January 24–April 24, 2005

A Selection of Works by Damien Hirst from Various Collections

Among the most influential living artists, Damien Hirst has received both praise and contempt for his thoughtful and often provocative paintings, sculpture, and installations. As an art student at the University of London’s Goldsmiths College, Hirst organized "Freeze" in 1988, an exhibition which launched his career and that of other artists who came to be known as the "YBAs" (young British artists), a group distinguished for confrontational, subversive, and ironic art.

Hirst’s notoriety was exceptional; his celebrity was firmly established in 1991 when he included The Physical Impossibility of Death in the Mind of Someone Living—an immense shark suspended in formaldehyde in a glass box—in a exhibition of the YBAs’ art at Charles Saatchi’s London gallery. This motif has become Hirst’s signature and an icon of contemporary art.

In 1995 Hirst won the prestigious Turner Prize, a choice that was neither unexpected nor unanimously appreciated. Critic Martin Maloney thought Hirst "circumnavigated the primary pitfall of much British art—its guilt-ridden distrust of the visual—with superbly finessed aesthetic objects," while Norman Tebbit’s reaction in the Sun read, "Have they gone stark raving mad? The works of the ‘artist’ are lumps of dead animals."
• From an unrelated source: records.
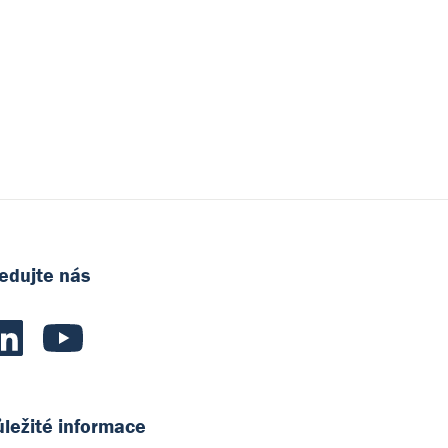
edujte nás
ležité informace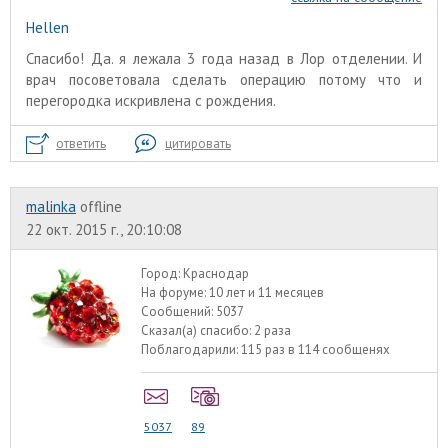
Hellen
Спасибо! Да. я лежала 3 года назад в Лор отделении. И
врач посоветовала сделать операцию потому что и
перегородка искривлена с рождения.
ответить
цитировать
malinka
offline
22 окт. 2015 г., 20:10:08
Город:
Краснодар
На форуме:
10 лет и 11 месяцев
Сообщений:
5037
Сказал(а) спасибо:
2 раза
Поблагодарили:
115 раз в 114 сообщенях
5037
89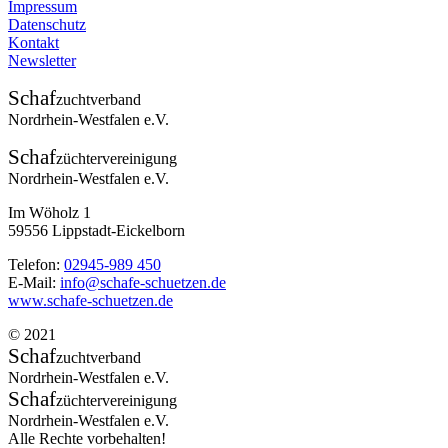
Impressum
Datenschutz
Kontakt
Newsletter
Schaf
zuchtverband
Nordrhein-Westfalen e.V.
Schaf
züchtervereinigung
Nordrhein-Westfalen e.V.
Im Wöholz 1
59556 Lippstadt-Eickelborn
Telefon:
02945-989 450
E-Mail:
info@schafe-schuetzen.de
www.schafe-schuetzen.de
© 2021
Schaf
zuchtverband
Nordrhein-Westfalen e.V.
Schaf
züchtervereinigung
Nordrhein-Westfalen e.V.
Alle Rechte vorbehalten!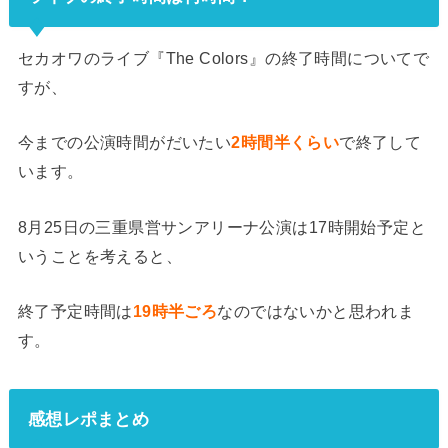
セカオワのライブ『The Colors』の終了時間についてで
すが、
今までの公演時間がだいたい
2時間半くらい
で終了して
います。
8月25日の三重県営サンアリーナ公演は17時開始予定と
いうことを考えると、
終了予定時間は
19時半ごろ
なのではないかと思われま
す。
感想レポまとめ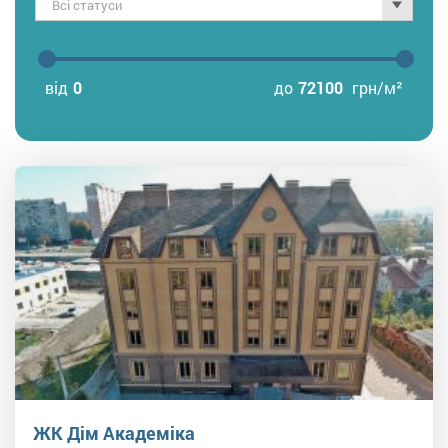
Всі статуси
від
0
до
72100
грн/м²
ЖК Дім Академіка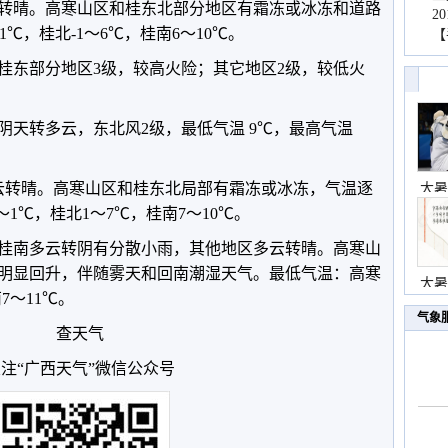
转晴。高寒山区和桂东北部分地区有霜冻或冰冻和道路
2
1℃，桂北-1～6℃，桂南6～10℃。
【
桂东部分地区3级，较高火险；其它地区2级，较低火
阴天转多云，东北风2级，最低气温 9℃，最高气温
多云转晴。高寒山区和桂东北局部有霜冻或冰冻，气温逐
大暑
1℃，桂北1～7℃，桂南7～10℃。
东、桂南多云转阴有分散小雨，其他地区多云转晴。高寒山
明显回升，伴随雾天和回南潮湿天气。最低气温：高寒
大暑
7～11℃。
气象
查天气
注“广西天气”微信公众号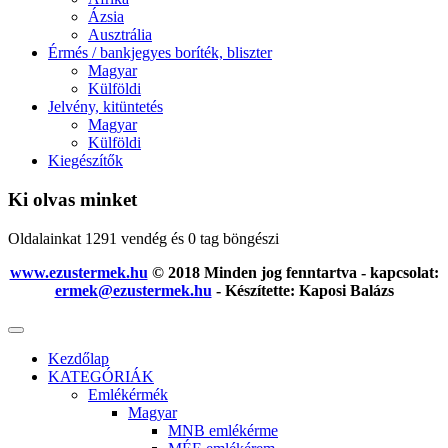
Ázsia
Ausztrália
Érmés / bankjegyes boríték, bliszter
Magyar
Külföldi
Jelvény, kitüntetés
Magyar
Külföldi
Kiegészítők
Ki olvas minket
Oldalainkat 1291 vendég és 0 tag böngészi
www.ezustermek.hu
© 2018 Minden jog fenntartva - kapcsolat:
ermek@ezustermek.hu
- Készítette: Kaposi Balázs
Kezdőlap
KATEGÓRIÁK
Emlékérmék
Magyar
MNB emlékérme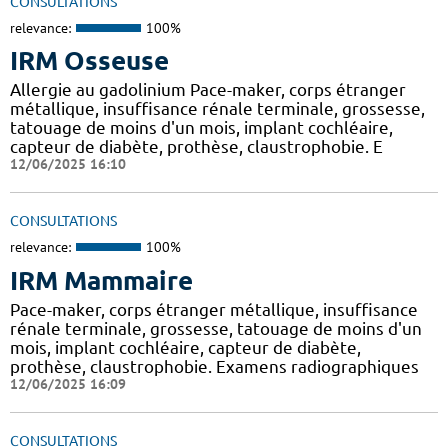
CONSULTATIONS
relevance:
100%
IRM Osseuse
Allergie au gadolinium Pace-maker, corps étranger
métallique, insuffisance rénale terminale, grossesse,
tatouage de moins d'un mois, implant cochléaire,
capteur de diabète, prothèse, claustrophobie. E
12/06/2025 16:10
CONSULTATIONS
relevance:
100%
IRM Mammaire
Pace-maker, corps étranger métallique, insuffisance
rénale terminale, grossesse, tatouage de moins d'un
mois, implant cochléaire, capteur de diabète,
prothèse, claustrophobie. Examens radiographiques
12/06/2025 16:09
CONSULTATIONS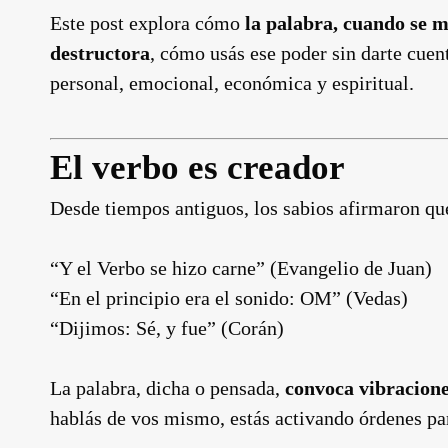
Este post explora cómo
la palabra, cuando se m
destructora
, cómo usás ese poder sin darte cuen
personal, emocional, económica y espiritual.
El verbo es creador
Desde tiempos antiguos, los sabios afirmaron q
“Y el Verbo se hizo carne” (Evangelio de Juan)
“En el principio era el sonido: OM” (Vedas)
“Dijimos: Sé, y fue” (Corán)
La palabra, dicha o pensada,
convoca vibracione
hablás de vos mismo, estás activando órdenes par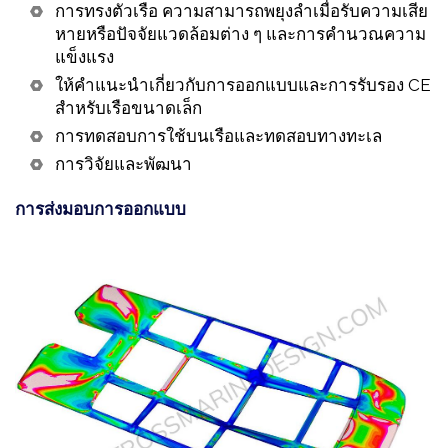
การทรงตัวเรือ ความสามารถพยุงลำเมื่อรับความเสีย
หายหรือปัจจัยแวดล้อมต่าง ๆ และการคำนวณความ
แข็งแรง
ให้คำแนะนำเกี่ยวกับการออกแบบและการรับรอง CE
สำหรับเรือขนาดเล็ก
การทดสอบการใช้บนเรือและทดสอบทางทะเล
การวิจัยและพัฒนา
การส่งมอบการออกแบบ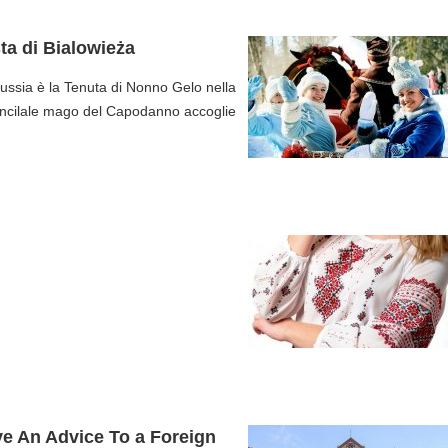
ta di Bialowieża
orussia è la Tenuta di Nonno Gelo nella
princilale mago del Capodanno accoglie
.
e An Advice To a Foreign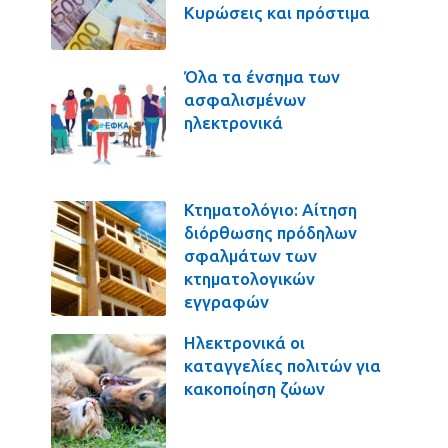
Κυρώσεις και πρόστιμα
Όλα τα ένσημα των
ασφαλισμένων
ηλεκτρονικά
Κτηματολόγιο: Αίτηση
διόρθωσης πρόδηλων
σφαλμάτων των
κτηματολογικών
εγγραφών
Ηλεκτρονικά οι
καταγγελίες πολιτών για
κακοποίηση ζώων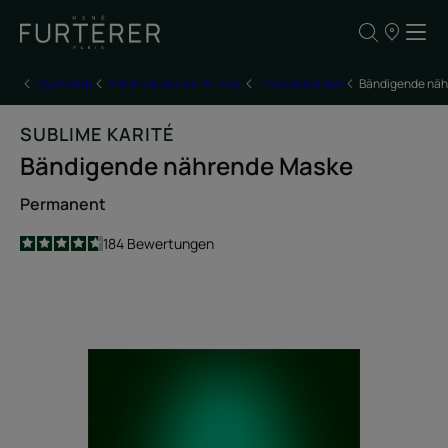
UNSERE
VERKAUFSS
Startseite
Alle Produkte für Ihr Haar
Trockenes Haar
Bändigende nä
SUBLIME KARITÉ
Bändigende nährende Maske
Permanent
4.6
/
5
184
Bewertungen
-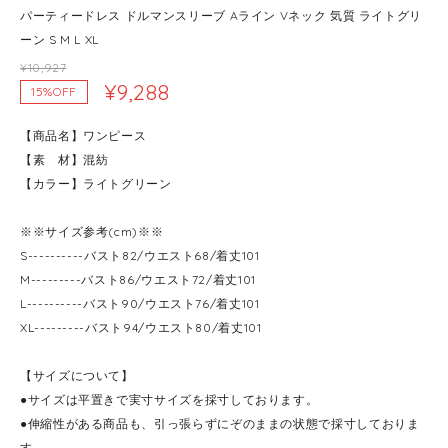
パーティードレス ドルマンスリーブ Aライン Vネック 気質 ライトグリ
ーン S M L XL
¥10,927
¥9,288
15%OFF
【商品名】ワンピース
【素 材】混紡
【カラー】ライトグリーン
※※サイズ参考(cm)※※
S----------バスト82/ウエスト68/着丈101
M---------バスト86/ウエスト72/着丈101
L----------バスト90/ウエスト76/着丈101
XL---------バスト94/ウエスト80/着丈101
【サイズについて】
●サイズは平置きで実寸サイズを採寸しております。
●伸縮性がある商品も、引っ張らずにぞのままの状態で採寸しておりま
す。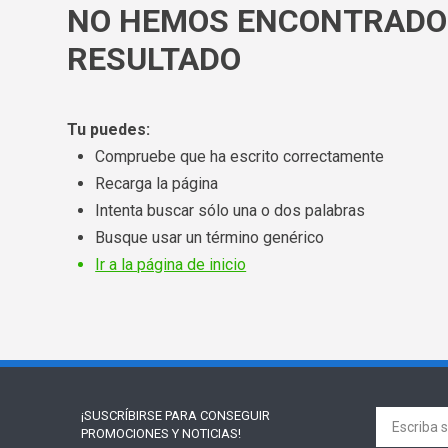
NO HEMOS ENCONTRADO
RESULTADO
Tu puedes:
Compruebe que ha escrito correctamente
Recarga la página
Intenta buscar sólo una o dos palabras
Busque usar un término genérico
Ir a la página de inicio
¡SUSCRÍBIRSE PARA
CONSEGUIR
PROMOCIONES Y NOTICIAS!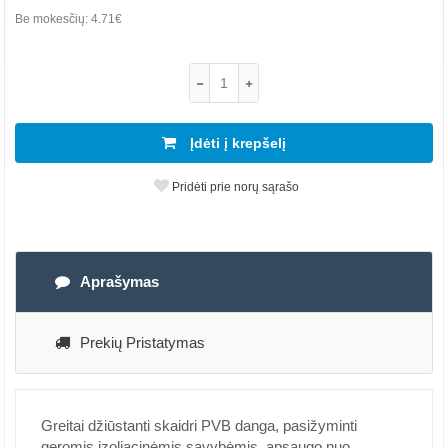
Be mokesčių:
4.71€
Įdėti į krepšelį
Pridėti prie norų sąrašo
Aprašymas
Prekių Pristatymas
Greitai džiūstanti skaidri PVB danga, pasižyminti
geromis izoliacinėmis savybėmis, apsaugo nuo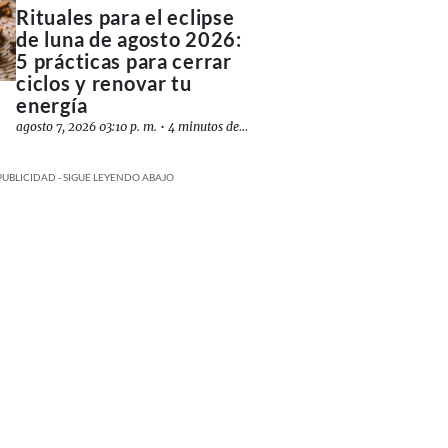
Rituales para el eclipse
de luna de agosto 2026:
5 prácticas para cerrar
ciclos y renovar tu
energía
agosto 7, 2026 03:10 p. m.
•
4 minutos de lectura
PUBLICIDAD - SIGUE LEYENDO ABAJO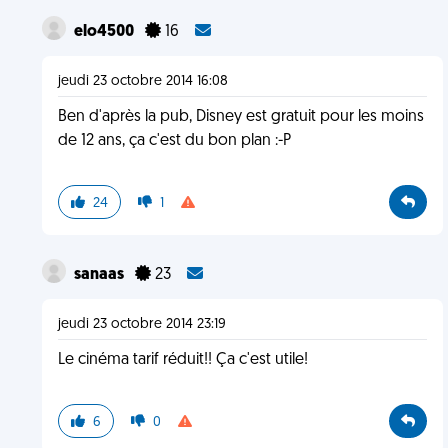
elo4500
16
jeudi 23 octobre 2014 16:08
Ben d'après la pub, Disney est gratuit pour les moins
de 12 ans, ça c'est du bon plan :-P
24
1
sanaas
23
jeudi 23 octobre 2014 23:19
Le cinéma tarif réduit!! Ça c'est utile!
6
0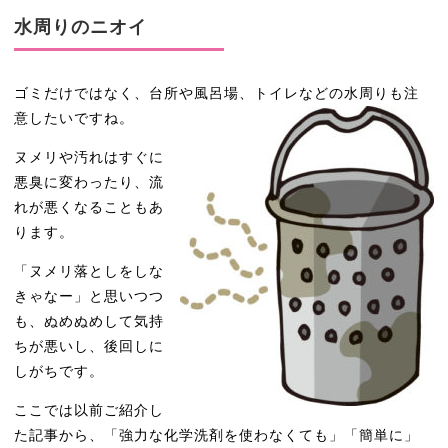
水周りのニオイ
ゴミだけではなく、台所や風呂場、トイレなどの水周りも注
意したいですね。
ヌメリや汚れはすぐに
悪臭に変わったり、流
れが悪くなることもあ
ります。
「ヌメリ落としをしな
きゃなー」と思いつつ
も、ぬめぬめして気持
ちが悪いし、後回しに
しがちです。
ここでは以前ご紹介し
た記事から、「強力な化学洗剤を使わなくても」「簡単に」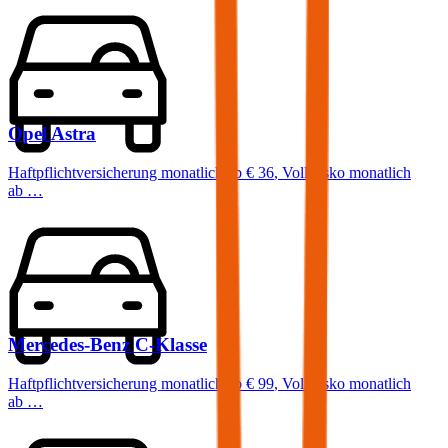
Opel
Astra
Haftpflichtversicherung monatlich ab
€ 36
,
Vollkasko monatlich
ab …
Mercedes-Benz
C-Klasse
Haftpflichtversicherung monatlich ab
€ 99
,
Vollkasko monatlich
ab …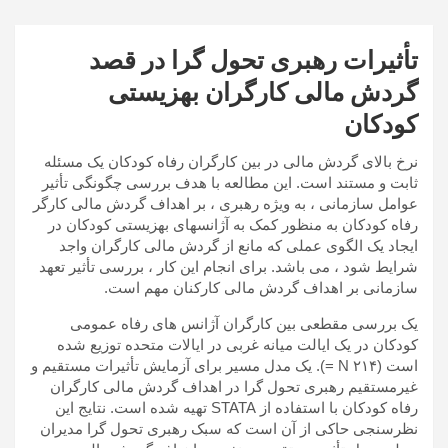
تأثیرات رهبری تحول گرا در قصد
گردش مالی کارگران بهزیستی
کودکان
نرخ بالای گردش مالی در بین کارگران رفاه کودکان یک مسئله
ثابت و مستند است. این مطالعه با هدف بررسی چگونگی تأثیر
عوامل سازمانی ، به ویژه رهبری ، بر اهداف گردش مالی کارگر
رفاه کودکان به منظور کمک به آژانسهای بهزیستی کودکان در
ایجاد یک الگوی عملی که مانع از گردش مالی کارگران واجد
شرایط شود ، می باشد. برای انجام این کار ، بررسی تأثیر تعهد
سازمانی بر اهداف گردش مالی کارکنان مهم است.
یک بررسی مقطعی بین کارگران آژانس های رفاه عمومی
کودکان در یک ایالت میانه غربی در ایالات متحده توزیع شده
است (۲۱۴ N =). یک مدل مسیر برای آزمایش تأثیرات مستقیم و
غیرمستقیم رهبری تحول گرا در اهداف گردش مالی کارگران
رفاه کودکان با استفاده از STATA تهیه شده است. نتایج این
نظرسنجی حاکی از آن است که سبک رهبری تحول گرا مدیران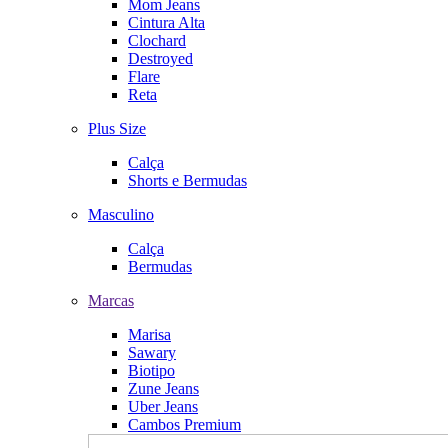
Mom Jeans
Cintura Alta
Clochard
Destroyed
Flare
Reta
Plus Size
Calça
Shorts e Bermudas
Masculino
Calça
Bermudas
Marcas
Marisa
Sawary
Biotipo
Zune Jeans
Uber Jeans
Cambos Premium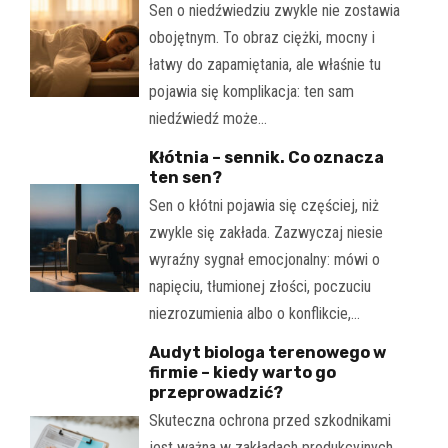
Sen o niedźwiedziu zwykle nie zostawia
obojętnym. To obraz ciężki, mocny i
łatwy do zapamiętania, ale właśnie tu
pojawia się komplikacja: ten sam
niedźwiedź może…
Kłótnia – sennik. Co oznacza
ten sen?
Sen o kłótni pojawia się częściej, niż
zwykle się zakłada. Zazwyczaj niesie
wyraźny sygnał emocjonalny: mówi o
napięciu, tłumionej złości, poczuciu
niezrozumienia albo o konflikcie,…
Audyt biologa terenowego w
firmie – kiedy warto go
przeprowadzić?
Skuteczna ochrona przed szkodnikami
jest ważna w zakładach produkcyjnych,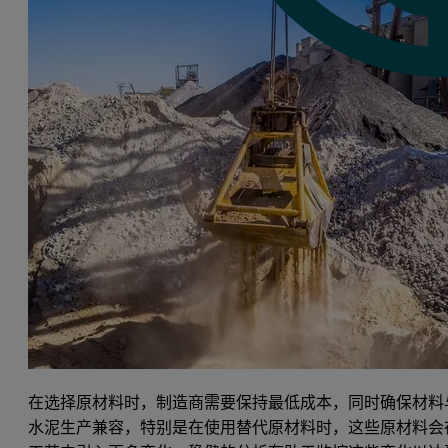
在选择原材料时，制造商需要保持最低成本，同时确保材料
水泥生产兼容，特别是在使用替代原材料时，这些原材料会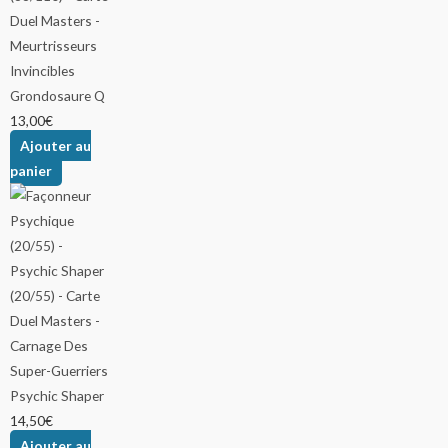
Grondosaure Q
13,00
€
Ajouter au
panier
Psychic Shaper
14,50
€
Ajouter au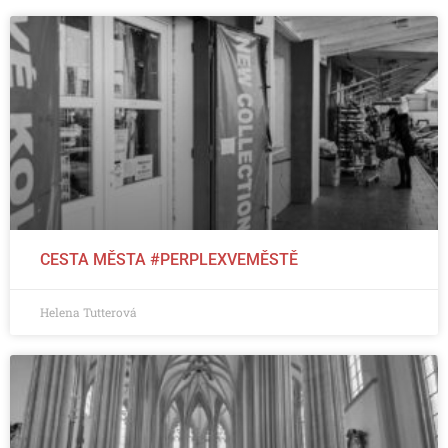
CESTA MĚSTA #PERPLEXVEMĚSTĚ
Helena Tutterová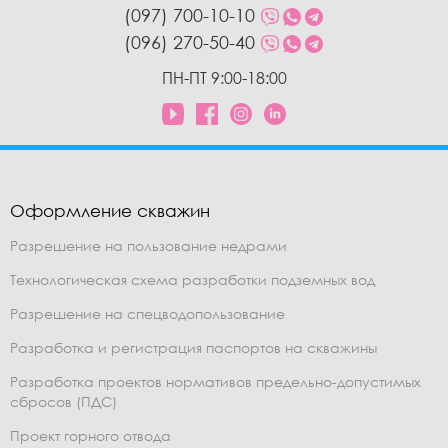
(097) 700-10-10
(096) 270-50-40
ПН-ПТ 9:00-18:00
Оформление скважин
Разрешение на пользование недрами
Технологическая схема разработки подземных вод
Разрешение на спецводопользование
Разработка и регистрация паспортов на скважины
Разработка проектов нормативов предельно-допустимых
сбросов (ПДС)
Проект горного отвода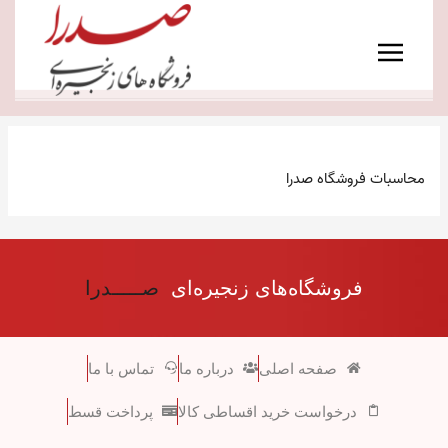
رش
Main
ه
Menu
حتوا
محاسبات فروشگاه صدرا
فروشگاه‌های زنجیره‌ای
صـــــدرا
صفحه اصلی
درباره ما
تماس با ما
درخواست خرید اقساطی کالا
پرداخت قسط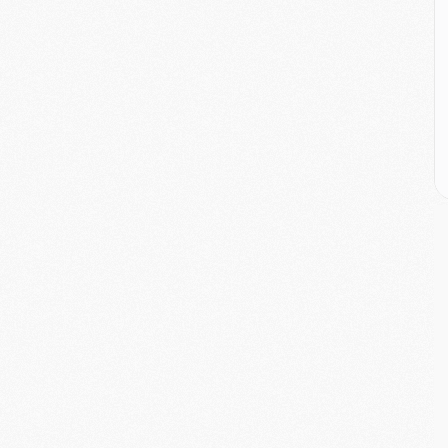
M
C
M
C
M
M
E
M
M
M
C
M
M
C
M
M
M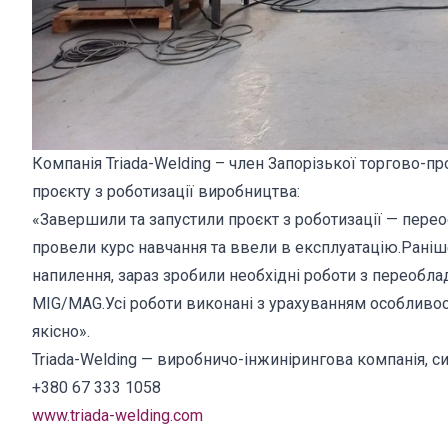
Компанія Triada-Welding – член Запорізької торгово-
проєкту з роботизації виробництва:
«Завершили та запустили проєкт з роботизації — перео
провели курс навчання та ввели в експлуатацію.Рані
напилення, зараз зробили необхідні роботи з переоб
MIG/MAG.Усі роботи виконані з урахуванням особливо
якісно».
Triada-Welding — виробничо-інжинірингова компанія, с
+380 67 333 1058
www.triada-welding.com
Hirst’s ambitious and complex work has been credited with reinvigorating the British art scene and drawing a wide public into discussions about art. His materials are sometimes repellent, but his themes— the human condition, mortality, and beauty— are timeless. Hirst has characterized himself as "romantic" and "kind of old-fashioned...In terms of ideas."

This presentation of Hirst’s work, dating from 1994 to 2004, has been made possible through generous loans from private collectors and from The Broad Art Foundation, Santa Monica, California.